TASK GOAL — Beginning at the line containing "The actor emphasized the complexi" in the material below and ending at the line containing "rs, directors and", return each line exactly and add nothing.

GIVEN DATA —
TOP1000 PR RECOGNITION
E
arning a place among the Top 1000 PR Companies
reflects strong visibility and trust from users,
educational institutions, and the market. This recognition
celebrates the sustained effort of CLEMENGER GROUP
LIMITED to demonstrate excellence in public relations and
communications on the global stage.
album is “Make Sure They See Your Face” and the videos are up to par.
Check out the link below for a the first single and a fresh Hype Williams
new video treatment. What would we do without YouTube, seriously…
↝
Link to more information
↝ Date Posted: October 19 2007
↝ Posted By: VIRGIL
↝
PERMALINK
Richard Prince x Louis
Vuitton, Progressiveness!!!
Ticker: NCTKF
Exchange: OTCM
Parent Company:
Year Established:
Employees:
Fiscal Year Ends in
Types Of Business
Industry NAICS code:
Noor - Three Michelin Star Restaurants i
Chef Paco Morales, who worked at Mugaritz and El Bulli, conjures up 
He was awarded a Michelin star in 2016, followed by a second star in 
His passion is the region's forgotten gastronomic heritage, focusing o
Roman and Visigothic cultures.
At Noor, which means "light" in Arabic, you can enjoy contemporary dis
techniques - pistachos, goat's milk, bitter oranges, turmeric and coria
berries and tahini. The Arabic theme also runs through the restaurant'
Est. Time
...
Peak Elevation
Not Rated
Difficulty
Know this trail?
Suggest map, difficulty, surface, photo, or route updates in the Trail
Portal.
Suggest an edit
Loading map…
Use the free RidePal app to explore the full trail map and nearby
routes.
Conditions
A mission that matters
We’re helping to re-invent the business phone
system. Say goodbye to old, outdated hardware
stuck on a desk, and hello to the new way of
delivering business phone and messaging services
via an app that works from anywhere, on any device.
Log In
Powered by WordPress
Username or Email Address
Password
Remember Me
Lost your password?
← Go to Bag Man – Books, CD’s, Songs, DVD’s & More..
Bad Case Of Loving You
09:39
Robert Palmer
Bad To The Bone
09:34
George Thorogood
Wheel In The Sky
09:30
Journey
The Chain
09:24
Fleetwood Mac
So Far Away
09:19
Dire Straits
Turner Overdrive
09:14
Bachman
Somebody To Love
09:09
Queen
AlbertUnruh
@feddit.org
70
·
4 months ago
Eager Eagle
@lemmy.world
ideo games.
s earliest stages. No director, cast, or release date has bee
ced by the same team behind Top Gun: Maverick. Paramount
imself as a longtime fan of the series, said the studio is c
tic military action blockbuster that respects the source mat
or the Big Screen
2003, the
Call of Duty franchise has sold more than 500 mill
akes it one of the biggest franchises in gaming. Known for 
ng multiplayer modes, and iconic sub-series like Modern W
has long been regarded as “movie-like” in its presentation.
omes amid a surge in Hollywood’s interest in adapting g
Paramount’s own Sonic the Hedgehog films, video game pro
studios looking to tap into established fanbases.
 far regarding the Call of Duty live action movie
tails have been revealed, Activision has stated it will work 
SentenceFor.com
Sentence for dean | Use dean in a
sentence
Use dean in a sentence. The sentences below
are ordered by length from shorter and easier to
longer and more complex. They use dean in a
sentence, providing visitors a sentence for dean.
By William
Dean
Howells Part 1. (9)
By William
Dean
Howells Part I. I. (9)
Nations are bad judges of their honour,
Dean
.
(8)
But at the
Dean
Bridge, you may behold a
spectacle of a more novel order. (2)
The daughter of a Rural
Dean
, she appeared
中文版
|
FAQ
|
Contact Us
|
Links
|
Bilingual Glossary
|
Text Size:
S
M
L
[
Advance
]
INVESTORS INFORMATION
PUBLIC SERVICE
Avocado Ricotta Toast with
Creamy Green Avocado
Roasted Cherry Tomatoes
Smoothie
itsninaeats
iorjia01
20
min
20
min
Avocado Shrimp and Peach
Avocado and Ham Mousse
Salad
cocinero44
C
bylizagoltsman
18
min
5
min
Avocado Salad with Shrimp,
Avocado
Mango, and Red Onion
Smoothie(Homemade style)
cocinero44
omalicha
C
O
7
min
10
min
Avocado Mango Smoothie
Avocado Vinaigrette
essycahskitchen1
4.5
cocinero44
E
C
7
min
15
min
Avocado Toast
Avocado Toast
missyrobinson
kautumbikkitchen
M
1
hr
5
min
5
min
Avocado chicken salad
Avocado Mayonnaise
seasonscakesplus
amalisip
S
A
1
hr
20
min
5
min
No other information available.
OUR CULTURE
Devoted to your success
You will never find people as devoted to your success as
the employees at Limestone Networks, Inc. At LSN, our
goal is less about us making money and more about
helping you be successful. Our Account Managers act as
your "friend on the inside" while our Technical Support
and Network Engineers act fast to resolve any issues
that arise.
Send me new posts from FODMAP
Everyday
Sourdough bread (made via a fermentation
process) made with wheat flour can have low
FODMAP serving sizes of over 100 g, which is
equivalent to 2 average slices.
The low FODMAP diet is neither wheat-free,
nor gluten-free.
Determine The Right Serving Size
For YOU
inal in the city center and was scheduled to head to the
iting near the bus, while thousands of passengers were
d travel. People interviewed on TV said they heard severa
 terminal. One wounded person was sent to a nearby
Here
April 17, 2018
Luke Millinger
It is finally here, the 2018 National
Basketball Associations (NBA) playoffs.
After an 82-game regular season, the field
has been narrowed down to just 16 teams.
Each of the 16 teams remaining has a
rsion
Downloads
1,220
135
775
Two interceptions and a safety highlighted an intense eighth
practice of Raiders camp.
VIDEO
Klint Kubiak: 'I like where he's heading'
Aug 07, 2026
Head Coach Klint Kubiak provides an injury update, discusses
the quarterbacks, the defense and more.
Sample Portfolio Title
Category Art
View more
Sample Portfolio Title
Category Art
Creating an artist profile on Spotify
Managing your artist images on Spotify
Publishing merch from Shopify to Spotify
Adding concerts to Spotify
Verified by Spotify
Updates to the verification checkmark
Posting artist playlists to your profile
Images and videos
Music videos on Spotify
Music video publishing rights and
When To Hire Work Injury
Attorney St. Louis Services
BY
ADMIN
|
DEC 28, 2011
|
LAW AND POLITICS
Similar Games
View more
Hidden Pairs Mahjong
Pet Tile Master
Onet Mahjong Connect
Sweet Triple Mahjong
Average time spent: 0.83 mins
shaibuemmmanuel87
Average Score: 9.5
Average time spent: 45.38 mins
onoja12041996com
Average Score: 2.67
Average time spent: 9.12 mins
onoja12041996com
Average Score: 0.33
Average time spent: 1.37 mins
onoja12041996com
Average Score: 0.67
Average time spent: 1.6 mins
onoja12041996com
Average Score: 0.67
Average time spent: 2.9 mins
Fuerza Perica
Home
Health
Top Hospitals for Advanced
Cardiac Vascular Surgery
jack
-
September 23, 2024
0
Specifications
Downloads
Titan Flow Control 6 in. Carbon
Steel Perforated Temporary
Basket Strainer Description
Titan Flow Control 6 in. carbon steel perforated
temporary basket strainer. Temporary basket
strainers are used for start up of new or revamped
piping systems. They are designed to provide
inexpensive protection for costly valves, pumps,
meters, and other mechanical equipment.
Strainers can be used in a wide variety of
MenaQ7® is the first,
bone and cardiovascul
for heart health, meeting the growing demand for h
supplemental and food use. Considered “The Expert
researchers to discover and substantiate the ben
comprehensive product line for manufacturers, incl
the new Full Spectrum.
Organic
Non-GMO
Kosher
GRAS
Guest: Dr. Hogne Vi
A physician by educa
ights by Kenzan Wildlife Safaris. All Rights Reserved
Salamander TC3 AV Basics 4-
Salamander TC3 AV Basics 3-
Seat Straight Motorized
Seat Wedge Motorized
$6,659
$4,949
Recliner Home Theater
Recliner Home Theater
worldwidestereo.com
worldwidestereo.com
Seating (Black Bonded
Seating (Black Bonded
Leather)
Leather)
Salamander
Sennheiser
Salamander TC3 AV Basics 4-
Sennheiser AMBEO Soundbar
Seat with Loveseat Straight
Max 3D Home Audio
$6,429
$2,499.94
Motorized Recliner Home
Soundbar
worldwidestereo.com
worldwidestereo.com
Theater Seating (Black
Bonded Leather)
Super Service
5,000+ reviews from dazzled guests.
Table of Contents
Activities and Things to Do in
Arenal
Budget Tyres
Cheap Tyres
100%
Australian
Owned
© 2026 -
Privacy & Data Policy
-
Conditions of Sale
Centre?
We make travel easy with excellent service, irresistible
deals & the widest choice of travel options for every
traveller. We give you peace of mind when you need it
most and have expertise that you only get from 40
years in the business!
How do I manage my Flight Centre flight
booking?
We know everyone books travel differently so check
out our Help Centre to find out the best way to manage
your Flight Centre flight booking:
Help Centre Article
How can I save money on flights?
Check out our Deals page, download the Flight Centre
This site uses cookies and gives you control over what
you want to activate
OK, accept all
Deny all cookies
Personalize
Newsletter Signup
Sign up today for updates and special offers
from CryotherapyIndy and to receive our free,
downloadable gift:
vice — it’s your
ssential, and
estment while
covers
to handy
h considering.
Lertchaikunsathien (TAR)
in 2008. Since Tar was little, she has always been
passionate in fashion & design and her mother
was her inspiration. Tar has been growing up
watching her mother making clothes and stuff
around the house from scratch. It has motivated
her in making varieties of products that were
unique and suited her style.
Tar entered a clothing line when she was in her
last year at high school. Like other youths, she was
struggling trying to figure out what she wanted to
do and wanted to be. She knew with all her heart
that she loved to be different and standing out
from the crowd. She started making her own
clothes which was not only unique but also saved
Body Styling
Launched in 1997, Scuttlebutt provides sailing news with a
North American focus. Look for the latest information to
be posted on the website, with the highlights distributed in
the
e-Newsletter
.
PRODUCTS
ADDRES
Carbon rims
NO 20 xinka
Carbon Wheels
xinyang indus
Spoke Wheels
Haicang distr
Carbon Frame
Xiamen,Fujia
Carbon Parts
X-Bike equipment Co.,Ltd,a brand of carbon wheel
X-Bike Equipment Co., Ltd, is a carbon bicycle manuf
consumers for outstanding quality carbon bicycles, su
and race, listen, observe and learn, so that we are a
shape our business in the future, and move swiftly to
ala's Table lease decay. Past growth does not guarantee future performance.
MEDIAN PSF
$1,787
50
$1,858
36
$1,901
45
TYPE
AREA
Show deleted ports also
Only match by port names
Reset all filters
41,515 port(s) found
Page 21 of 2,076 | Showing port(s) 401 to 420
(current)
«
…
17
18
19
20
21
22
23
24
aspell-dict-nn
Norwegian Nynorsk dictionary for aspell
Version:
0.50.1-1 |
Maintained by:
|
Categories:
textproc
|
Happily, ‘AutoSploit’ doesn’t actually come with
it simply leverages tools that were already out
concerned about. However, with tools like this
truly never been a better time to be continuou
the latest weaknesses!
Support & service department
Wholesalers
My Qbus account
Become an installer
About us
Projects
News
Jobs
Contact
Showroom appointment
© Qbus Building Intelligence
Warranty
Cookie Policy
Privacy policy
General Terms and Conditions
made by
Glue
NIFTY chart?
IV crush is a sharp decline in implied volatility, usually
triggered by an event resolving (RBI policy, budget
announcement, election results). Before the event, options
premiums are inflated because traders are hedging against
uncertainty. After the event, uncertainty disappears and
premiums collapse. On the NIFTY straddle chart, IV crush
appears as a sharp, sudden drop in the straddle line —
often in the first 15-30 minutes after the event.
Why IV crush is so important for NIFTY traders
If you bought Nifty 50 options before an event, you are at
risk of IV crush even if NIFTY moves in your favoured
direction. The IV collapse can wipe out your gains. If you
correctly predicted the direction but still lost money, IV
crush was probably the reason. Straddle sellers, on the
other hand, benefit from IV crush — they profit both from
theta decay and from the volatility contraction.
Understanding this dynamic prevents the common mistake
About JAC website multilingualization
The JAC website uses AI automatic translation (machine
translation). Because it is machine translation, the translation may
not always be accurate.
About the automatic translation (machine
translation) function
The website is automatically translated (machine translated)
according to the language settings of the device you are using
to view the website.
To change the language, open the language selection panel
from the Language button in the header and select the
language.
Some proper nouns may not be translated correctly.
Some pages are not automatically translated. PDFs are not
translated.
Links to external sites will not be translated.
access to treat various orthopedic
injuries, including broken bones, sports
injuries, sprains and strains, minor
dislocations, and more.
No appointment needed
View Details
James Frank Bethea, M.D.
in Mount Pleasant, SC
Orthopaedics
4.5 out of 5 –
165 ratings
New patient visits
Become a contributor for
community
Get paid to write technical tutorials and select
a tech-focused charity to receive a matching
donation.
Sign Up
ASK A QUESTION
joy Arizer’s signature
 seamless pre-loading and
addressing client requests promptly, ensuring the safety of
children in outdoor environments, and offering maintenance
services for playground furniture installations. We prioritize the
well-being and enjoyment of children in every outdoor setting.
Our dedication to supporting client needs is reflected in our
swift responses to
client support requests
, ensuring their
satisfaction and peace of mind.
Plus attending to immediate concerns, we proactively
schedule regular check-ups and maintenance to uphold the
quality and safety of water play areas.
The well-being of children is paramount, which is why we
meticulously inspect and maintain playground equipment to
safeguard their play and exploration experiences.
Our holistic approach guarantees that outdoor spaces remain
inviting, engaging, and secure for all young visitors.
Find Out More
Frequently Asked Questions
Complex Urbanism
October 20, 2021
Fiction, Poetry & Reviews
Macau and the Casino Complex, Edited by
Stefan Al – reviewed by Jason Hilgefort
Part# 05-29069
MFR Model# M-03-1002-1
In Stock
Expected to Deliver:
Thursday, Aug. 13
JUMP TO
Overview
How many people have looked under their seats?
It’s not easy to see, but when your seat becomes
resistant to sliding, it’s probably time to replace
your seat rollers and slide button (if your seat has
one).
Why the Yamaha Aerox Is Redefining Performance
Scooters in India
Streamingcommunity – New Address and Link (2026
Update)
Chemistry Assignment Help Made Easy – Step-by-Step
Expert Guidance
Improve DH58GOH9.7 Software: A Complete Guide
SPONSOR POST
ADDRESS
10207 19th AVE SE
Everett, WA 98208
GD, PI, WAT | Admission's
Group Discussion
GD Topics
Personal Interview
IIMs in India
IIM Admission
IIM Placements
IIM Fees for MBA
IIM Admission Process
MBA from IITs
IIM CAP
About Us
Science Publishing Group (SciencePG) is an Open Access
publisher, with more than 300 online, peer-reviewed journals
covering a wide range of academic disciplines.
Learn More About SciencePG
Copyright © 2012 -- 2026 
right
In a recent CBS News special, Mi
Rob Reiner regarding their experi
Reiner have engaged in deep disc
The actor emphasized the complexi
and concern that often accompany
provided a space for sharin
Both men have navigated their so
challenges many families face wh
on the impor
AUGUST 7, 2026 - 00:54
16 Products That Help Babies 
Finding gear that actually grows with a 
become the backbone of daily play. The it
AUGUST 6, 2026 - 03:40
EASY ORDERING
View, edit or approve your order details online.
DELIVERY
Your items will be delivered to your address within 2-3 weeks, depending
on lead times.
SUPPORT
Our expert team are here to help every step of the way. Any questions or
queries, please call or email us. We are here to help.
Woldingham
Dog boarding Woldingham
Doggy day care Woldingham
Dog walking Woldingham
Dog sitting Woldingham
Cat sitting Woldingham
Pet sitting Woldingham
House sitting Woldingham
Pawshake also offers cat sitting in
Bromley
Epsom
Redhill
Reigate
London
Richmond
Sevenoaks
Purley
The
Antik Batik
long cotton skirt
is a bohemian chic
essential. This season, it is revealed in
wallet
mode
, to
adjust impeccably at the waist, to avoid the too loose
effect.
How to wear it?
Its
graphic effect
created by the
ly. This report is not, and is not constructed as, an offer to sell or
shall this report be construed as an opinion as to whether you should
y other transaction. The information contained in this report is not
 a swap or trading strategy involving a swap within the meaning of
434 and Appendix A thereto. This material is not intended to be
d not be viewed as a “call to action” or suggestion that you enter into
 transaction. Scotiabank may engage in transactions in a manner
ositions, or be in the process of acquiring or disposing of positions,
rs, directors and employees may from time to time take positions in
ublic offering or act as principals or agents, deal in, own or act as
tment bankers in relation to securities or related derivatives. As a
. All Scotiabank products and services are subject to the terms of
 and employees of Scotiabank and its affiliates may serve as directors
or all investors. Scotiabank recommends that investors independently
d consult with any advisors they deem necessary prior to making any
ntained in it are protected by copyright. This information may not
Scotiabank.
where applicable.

ANSWER TO THIS PROBLEM —
The actor emphasized the complexi
and concern that often accompany
provided a space for sharin
Both men have navigated their so
challenges many families face wh
on the impor
AUGUST 7, 2026 - 00:54
16 Products That Help Babies 
Finding gear that actually grows with a 
become the backbone of daily play. The it
AUGUST 6, 2026 - 03:40
EASY ORDERING
View, edit or approve your order details online.
DELIVERY
Your items will be delivered to your address within 2-3 weeks, depending
on lead times.
SUPPORT
Our expert team are here to help every step of the way. Any questions or
queries, please call or email us. We are here to help.
Woldingham
Dog boarding Woldingham
Doggy day care Woldingham
Dog walking Woldingham
Dog sitting Woldingham
Cat sitting Woldingham
Pet sitting Woldingham
House sitting Woldingham
Pawshake also offers cat sitting in
Bromley
Epsom
Redhill
Reigate
London
Richmond
Sevenoaks
Purley
The
Antik Batik
long cotton skirt
is a bohemian chic
essential. This season, it is revealed in
wallet
mode
, to
adjust impeccably at the waist, to avoid the too loose
effect.
How to wear it?
Its
graphic effect
created by the
ly. This report is not, and is not constructed as, an offer to sell or
shall this report be construed as an opinion as to whether you should
y other transaction. The information contained in this report is not
 a swap or trading strategy involving a swap within the meaning of
434 and Appendix A thereto. This material is not intended to be
d not be viewed as a “call to action” or suggestion that you enter into
 transaction. Scotiabank may engage in transactions in a manner
ositions, or be in the process of acquiring or disposing of positions,
rs, directors and employees may from time to time take positions in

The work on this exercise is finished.